■ Goal of the exercise
Output every record word for word.
BEGIN Available data
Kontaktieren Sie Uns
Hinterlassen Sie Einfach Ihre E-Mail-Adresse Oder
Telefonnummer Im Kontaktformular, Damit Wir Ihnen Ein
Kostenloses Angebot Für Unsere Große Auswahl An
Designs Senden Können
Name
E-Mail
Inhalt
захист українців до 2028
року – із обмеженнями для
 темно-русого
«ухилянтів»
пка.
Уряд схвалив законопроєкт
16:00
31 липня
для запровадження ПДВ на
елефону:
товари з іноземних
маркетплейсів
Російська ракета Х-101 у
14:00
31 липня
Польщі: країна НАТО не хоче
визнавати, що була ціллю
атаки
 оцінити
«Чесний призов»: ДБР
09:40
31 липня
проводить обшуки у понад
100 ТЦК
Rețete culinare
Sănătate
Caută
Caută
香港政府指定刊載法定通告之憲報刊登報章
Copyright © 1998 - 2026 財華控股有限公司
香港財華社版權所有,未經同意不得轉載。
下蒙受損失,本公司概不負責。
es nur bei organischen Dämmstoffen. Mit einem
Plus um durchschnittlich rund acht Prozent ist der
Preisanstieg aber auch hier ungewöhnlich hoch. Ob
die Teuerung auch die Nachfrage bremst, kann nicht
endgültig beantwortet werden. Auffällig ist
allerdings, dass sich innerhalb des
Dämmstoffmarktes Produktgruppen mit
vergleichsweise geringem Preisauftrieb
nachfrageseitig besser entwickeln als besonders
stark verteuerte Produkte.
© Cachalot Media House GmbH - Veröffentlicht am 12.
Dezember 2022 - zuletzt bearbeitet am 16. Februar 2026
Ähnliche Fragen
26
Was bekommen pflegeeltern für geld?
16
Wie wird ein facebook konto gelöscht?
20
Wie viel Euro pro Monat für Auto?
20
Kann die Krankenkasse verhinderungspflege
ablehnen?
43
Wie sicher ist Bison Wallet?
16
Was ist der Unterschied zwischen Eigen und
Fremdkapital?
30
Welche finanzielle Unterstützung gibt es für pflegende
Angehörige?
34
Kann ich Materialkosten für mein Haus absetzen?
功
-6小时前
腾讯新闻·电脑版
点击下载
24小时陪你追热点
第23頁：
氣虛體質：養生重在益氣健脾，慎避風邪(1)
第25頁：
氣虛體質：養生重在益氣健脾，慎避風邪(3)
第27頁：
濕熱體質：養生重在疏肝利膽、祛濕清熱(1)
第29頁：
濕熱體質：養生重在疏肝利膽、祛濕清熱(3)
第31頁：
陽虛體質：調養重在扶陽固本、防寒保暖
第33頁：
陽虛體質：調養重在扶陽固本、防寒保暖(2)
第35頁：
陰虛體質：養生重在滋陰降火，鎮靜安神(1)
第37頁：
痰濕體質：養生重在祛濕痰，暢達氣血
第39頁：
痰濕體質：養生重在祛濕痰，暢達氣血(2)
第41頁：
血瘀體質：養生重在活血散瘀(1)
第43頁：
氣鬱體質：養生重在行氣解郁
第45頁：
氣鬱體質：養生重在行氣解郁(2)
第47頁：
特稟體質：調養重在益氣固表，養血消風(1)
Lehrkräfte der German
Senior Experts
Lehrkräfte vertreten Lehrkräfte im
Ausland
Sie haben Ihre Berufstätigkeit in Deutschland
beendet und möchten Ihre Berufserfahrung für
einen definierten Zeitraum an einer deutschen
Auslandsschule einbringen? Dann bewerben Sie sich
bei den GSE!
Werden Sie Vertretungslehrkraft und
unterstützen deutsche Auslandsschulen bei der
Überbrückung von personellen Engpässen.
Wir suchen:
END Available data
■ Solution for this exercise
Kontaktieren Sie Uns
Hinterlassen Sie Einfach Ihre E-Mail-Adresse Oder
Telefonnummer Im Kontaktformular, Damit Wir Ihnen Ein
Kostenloses Angebot Für Unsere Große Auswahl An
Designs Senden Können
Name
E-Mail
Inhalt
захист українців до 2028
року – із обмеженнями для
 темно-русого
«ухилянтів»
пка.
Уряд схвалив законопроєкт
16:00
31 липня
для запровадження ПДВ на
елефону:
товари з іноземних
маркетплейсів
Російська ракета Х-101 у
14:00
31 липня
Польщі: країна НАТО не хоче
визнавати, що була ціллю
атаки
 оцінити
«Чесний призов»: ДБР
09:40
31 липня
проводить обшуки у понад
100 ТЦК
Rețete culinare
Sănătate
Caută
Caută
香港政府指定刊載法定通告之憲報刊登報章
Copyright © 1998 - 2026 財華控股有限公司
香港財華社版權所有,未經同意不得轉載。
下蒙受損失,本公司概不負責。
es nur bei organischen Dämmstoffen. Mit einem
Plus um durchschnittlich rund acht Prozent ist der
Preisanstieg aber auch hier ungewöhnlich hoch. Ob
die Teuerung auch die Nachfrage bremst, kann nicht
endgültig beantwortet werden. Auffällig ist
allerdings, dass sich innerhalb des
Dämmstoffmarktes Produktgruppen mit
vergleichsweise geringem Preisauftrieb
nachfrageseitig besser entwickeln als besonders
stark verteuerte Produkte.
© Cachalot Media House GmbH - Veröffentlicht am 12.
Dezember 2022 - zuletzt bearbeitet am 16. Februar 2026
Ähnliche Fragen
26
Was bekommen pflegeeltern für geld?
16
Wie wird ein facebook konto gelöscht?
20
Wie viel Euro pro Monat für Auto?
20
Kann die Krankenkasse verhinderungspflege
ablehnen?
43
Wie sicher ist Bison Wallet?
16
Was ist der Unterschied zwischen Eigen und
Fremdkapital?
30
Welche finanzielle Unterstützung gibt es für pflegende
Angehörige?
34
Kann ich Materialkosten für mein Haus absetzen?
功
-6小时前
腾讯新闻·电脑版
点击下载
24小时陪你追热点
第23頁：
氣虛體質：養生重在益氣健脾，慎避風邪(1)
第25頁：
氣虛體質：養生重在益氣健脾，慎避風邪(3)
第27頁：
濕熱體質：養生重在疏肝利膽、祛濕清熱(1)
第29頁：
濕熱體質：養生重在疏肝利膽、祛濕清熱(3)
第31頁：
陽虛體質：調養重在扶陽固本、防寒保暖
第33頁：
陽虛體質：調養重在扶陽固本、防寒保暖(2)
第35頁：
陰虛體質：養生重在滋陰降火，鎮靜安神(1)
第37頁：
痰濕體質：養生重在祛濕痰，暢達氣血
第39頁：
痰濕體質：養生重在祛濕痰，暢達氣血(2)
第41頁：
血瘀體質：養生重在活血散瘀(1)
第43頁：
氣鬱體質：養生重在行氣解郁
第45頁：
氣鬱體質：養生重在行氣解郁(2)
第47頁：
特稟體質：調養重在益氣固表，養血消風(1)
Lehrkräfte der German
Senior Experts
Lehrkräfte vertreten Lehrkräfte im
Ausland
Sie haben Ihre Berufstätigkeit in Deutschland
beendet und möchten Ihre Berufserfahrung für
einen definierten Zeitraum an einer deutschen
Auslandsschule einbringen? Dann bewerben Sie sich
bei den GSE!
Werden Sie Vertretungslehrkraft und
unterstützen deutsche Auslandsschulen bei der
Überbrückung von personellen Engpässen.
Wir suchen:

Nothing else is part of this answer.